WHAT YOU SHOULD DO
With pictures omitted, copy exactly the lines from the one containing "info@mobielfashion.nl (120, 774)" through the end of the records below.

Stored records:
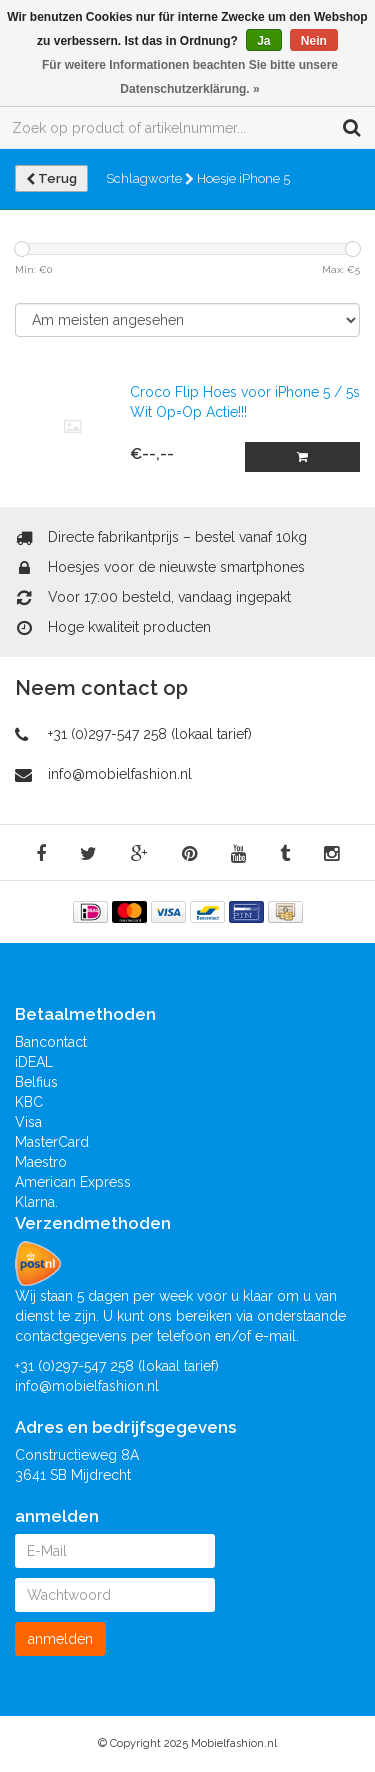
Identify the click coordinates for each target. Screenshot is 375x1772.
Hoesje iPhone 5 (243, 178)
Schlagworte (150, 178)
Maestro (41, 1162)
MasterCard (52, 1142)
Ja (263, 41)
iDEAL (34, 1062)
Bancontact (51, 1042)
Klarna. (36, 1202)
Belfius (36, 1082)
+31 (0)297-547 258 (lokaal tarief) (150, 734)
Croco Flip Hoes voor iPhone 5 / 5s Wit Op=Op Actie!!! (245, 402)
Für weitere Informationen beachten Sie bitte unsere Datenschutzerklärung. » (190, 77)
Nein (314, 41)
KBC (29, 1102)
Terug (51, 178)
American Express (73, 1182)
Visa (28, 1122)
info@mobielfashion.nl (120, 774)
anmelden (60, 1639)
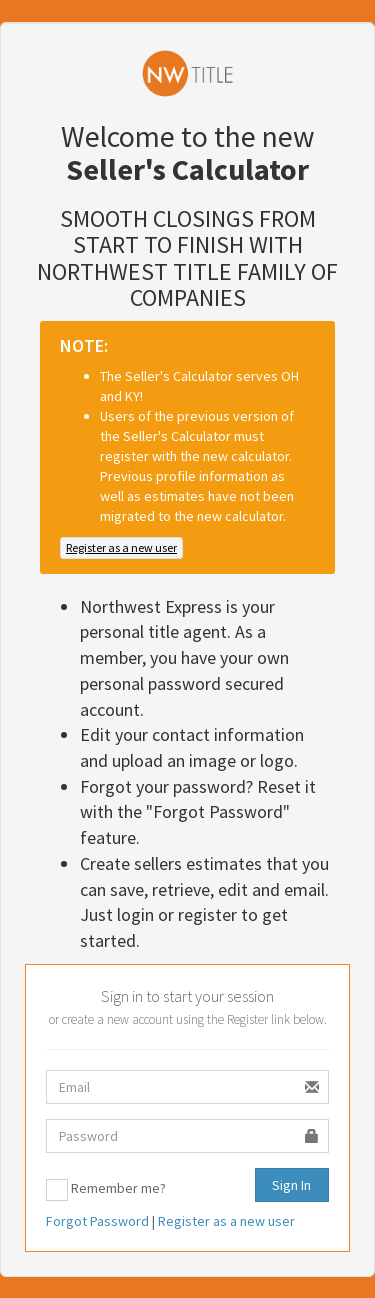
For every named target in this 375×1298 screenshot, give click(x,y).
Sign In (291, 1185)
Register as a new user (121, 547)
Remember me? (118, 1188)
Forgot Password (97, 1221)
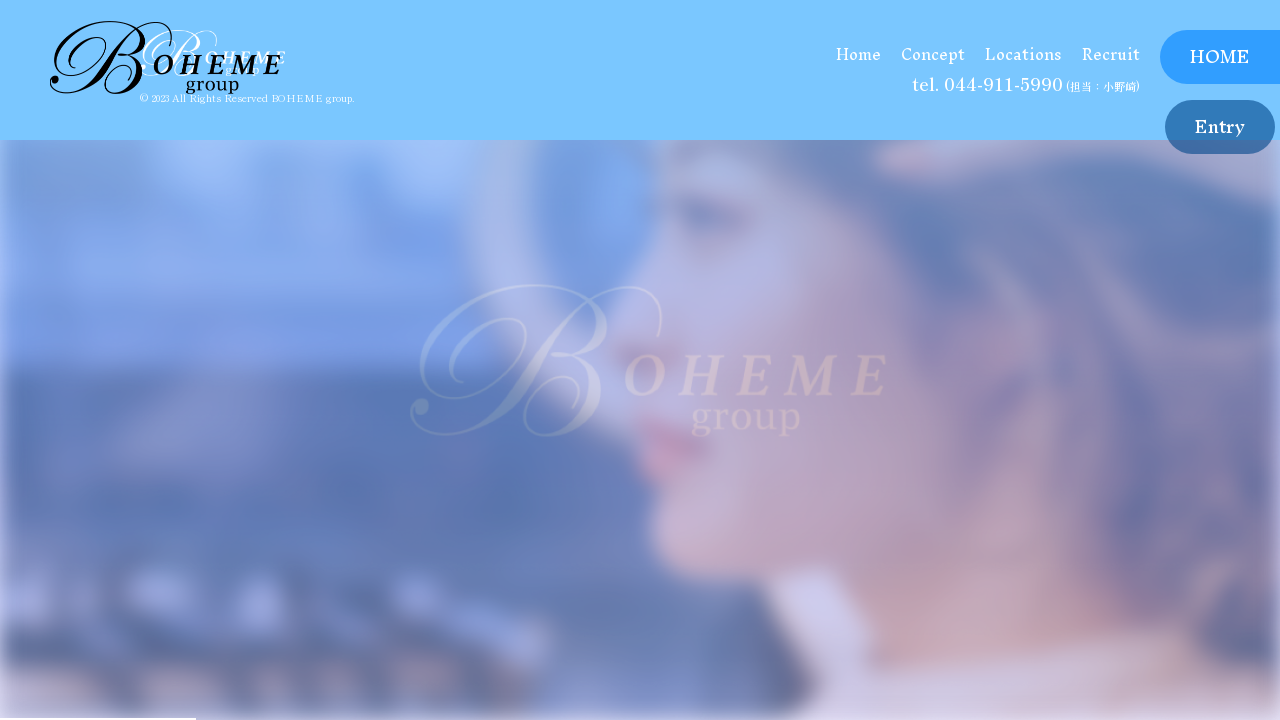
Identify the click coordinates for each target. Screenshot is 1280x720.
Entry (1220, 126)
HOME (1220, 56)
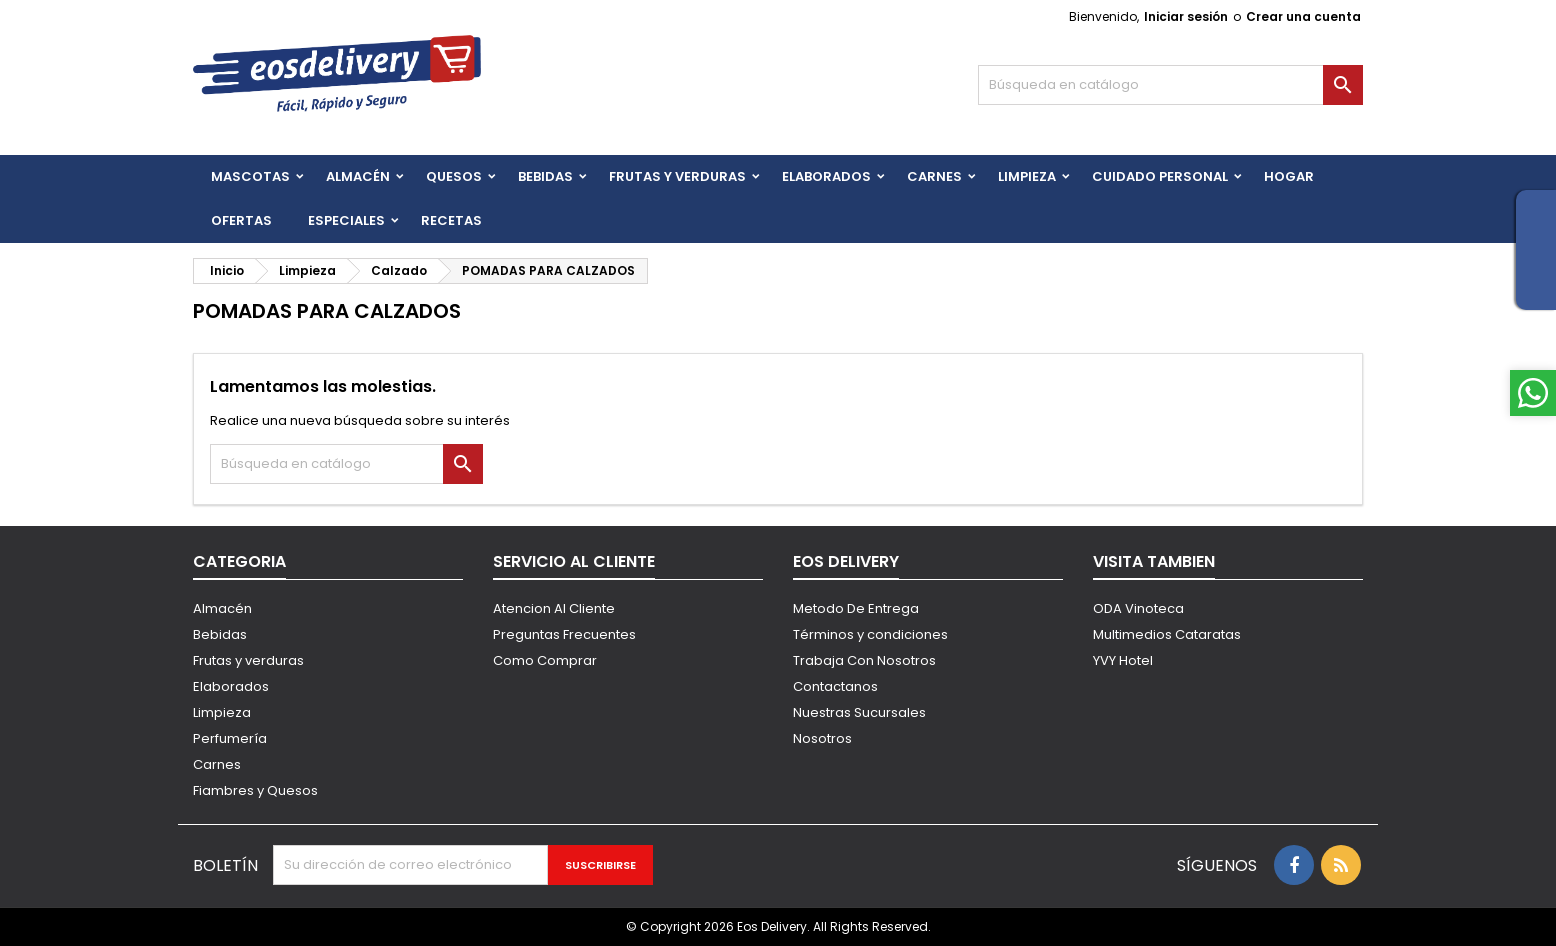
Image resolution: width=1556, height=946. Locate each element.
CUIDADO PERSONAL (1160, 176)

EXERCISE RESPONSE
info@mobielfashion.nl (120, 774)
anmelden (60, 1639)
For every named target in this 375×1298 screenshot, give click(x,y).
Sign In (291, 1185)
Register as a new user (121, 547)
Remember me? (118, 1188)
Forgot Password (97, 1221)
Identify the click coordinates for each target. Screenshot is 1280x720.
Entry (1220, 126)
HOME (1220, 56)
Image resolution: width=1556, height=946. Locate each element.
CUIDADO PERSONAL (1160, 176)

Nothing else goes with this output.